**Provided data:**
--*--

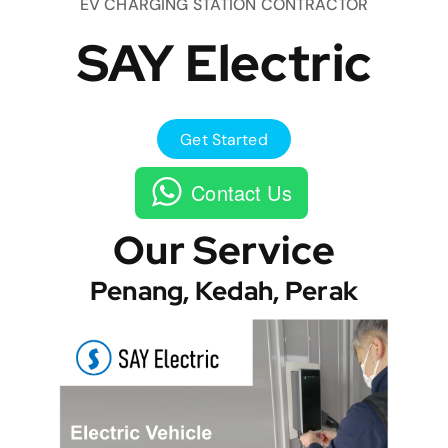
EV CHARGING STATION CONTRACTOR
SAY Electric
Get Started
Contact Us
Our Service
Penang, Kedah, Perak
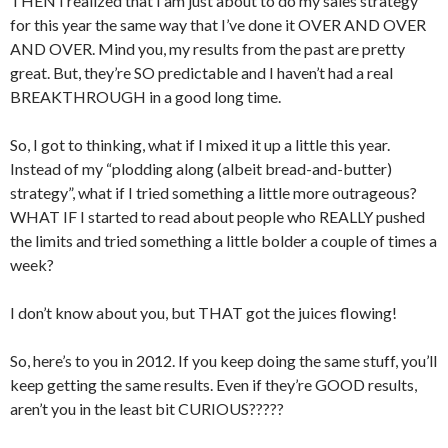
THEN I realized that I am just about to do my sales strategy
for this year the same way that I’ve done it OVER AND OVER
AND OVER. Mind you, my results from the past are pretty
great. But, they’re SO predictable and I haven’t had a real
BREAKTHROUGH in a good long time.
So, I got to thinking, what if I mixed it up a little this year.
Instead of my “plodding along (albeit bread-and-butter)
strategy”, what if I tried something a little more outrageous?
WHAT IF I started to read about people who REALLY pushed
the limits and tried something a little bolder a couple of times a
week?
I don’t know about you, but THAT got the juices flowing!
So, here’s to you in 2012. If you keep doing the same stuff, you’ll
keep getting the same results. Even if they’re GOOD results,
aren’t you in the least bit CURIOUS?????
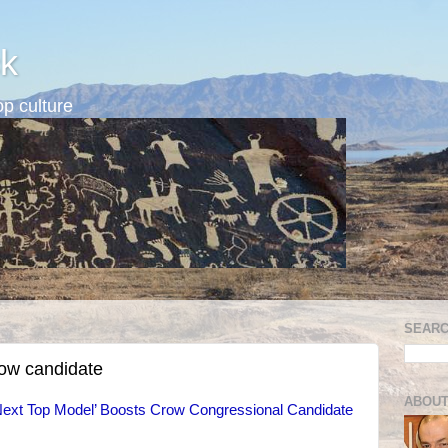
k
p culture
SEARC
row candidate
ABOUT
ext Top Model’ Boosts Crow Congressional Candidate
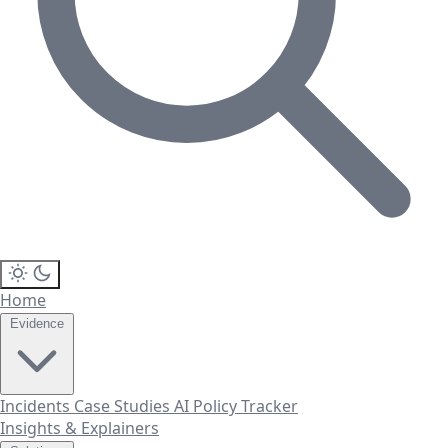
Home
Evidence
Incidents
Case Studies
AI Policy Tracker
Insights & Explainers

--*--

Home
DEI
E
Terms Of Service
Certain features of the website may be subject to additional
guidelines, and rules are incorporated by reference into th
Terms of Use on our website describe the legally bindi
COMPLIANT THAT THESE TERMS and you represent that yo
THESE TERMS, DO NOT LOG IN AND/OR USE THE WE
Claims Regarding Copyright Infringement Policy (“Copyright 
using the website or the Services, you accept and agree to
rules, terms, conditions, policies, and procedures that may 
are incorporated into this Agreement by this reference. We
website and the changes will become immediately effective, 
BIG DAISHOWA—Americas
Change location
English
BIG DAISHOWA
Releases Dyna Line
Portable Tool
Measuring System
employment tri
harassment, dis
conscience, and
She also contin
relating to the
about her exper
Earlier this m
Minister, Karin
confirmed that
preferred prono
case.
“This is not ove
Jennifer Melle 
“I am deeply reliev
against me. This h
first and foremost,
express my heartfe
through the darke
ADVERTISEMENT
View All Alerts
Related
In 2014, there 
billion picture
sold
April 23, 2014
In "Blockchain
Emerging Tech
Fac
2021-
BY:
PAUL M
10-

--*--

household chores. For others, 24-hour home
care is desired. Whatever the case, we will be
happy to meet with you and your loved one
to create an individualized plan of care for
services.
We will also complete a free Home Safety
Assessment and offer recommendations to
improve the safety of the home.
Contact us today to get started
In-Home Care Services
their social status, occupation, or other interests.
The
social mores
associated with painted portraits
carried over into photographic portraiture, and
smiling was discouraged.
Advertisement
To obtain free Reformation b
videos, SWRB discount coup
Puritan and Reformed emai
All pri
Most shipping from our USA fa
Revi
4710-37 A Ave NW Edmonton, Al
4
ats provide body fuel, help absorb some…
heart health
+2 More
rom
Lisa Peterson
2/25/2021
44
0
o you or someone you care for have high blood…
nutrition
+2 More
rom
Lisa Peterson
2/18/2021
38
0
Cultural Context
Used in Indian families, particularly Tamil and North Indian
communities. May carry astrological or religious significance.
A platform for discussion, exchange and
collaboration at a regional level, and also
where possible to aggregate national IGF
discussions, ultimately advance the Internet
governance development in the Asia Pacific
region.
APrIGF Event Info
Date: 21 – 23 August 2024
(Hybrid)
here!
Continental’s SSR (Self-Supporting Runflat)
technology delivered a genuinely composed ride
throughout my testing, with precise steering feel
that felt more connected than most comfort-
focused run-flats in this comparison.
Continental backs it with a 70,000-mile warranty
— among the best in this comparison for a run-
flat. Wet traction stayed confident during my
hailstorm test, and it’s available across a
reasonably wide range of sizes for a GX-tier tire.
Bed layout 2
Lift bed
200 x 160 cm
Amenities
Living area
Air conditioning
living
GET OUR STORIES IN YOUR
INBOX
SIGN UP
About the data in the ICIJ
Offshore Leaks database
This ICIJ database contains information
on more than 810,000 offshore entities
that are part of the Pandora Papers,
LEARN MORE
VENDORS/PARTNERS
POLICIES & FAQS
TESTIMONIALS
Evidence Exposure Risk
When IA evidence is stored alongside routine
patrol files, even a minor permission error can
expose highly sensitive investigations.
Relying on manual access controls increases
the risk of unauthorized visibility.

--*--

**What to work on:** Quote word for word only the lines above from the one containing "I don’t know" through the one containing "AI Policy Tracker". Pictures stay out of your copy.

**Solution:**
I don’t know about you, but THAT got the juices flowing!
So, here’s to you in 2012. If you keep doing the same stuff, you’ll
keep getting the same results. Even if they’re GOOD results,
aren’t you in the least bit CURIOUS?????
k
p culture
SEARC
row candidate
ABOUT
ext Top Model’ Boosts Crow Congressional Candidate
Home
Evidence
Incidents
Case Studies
AI Policy Tracker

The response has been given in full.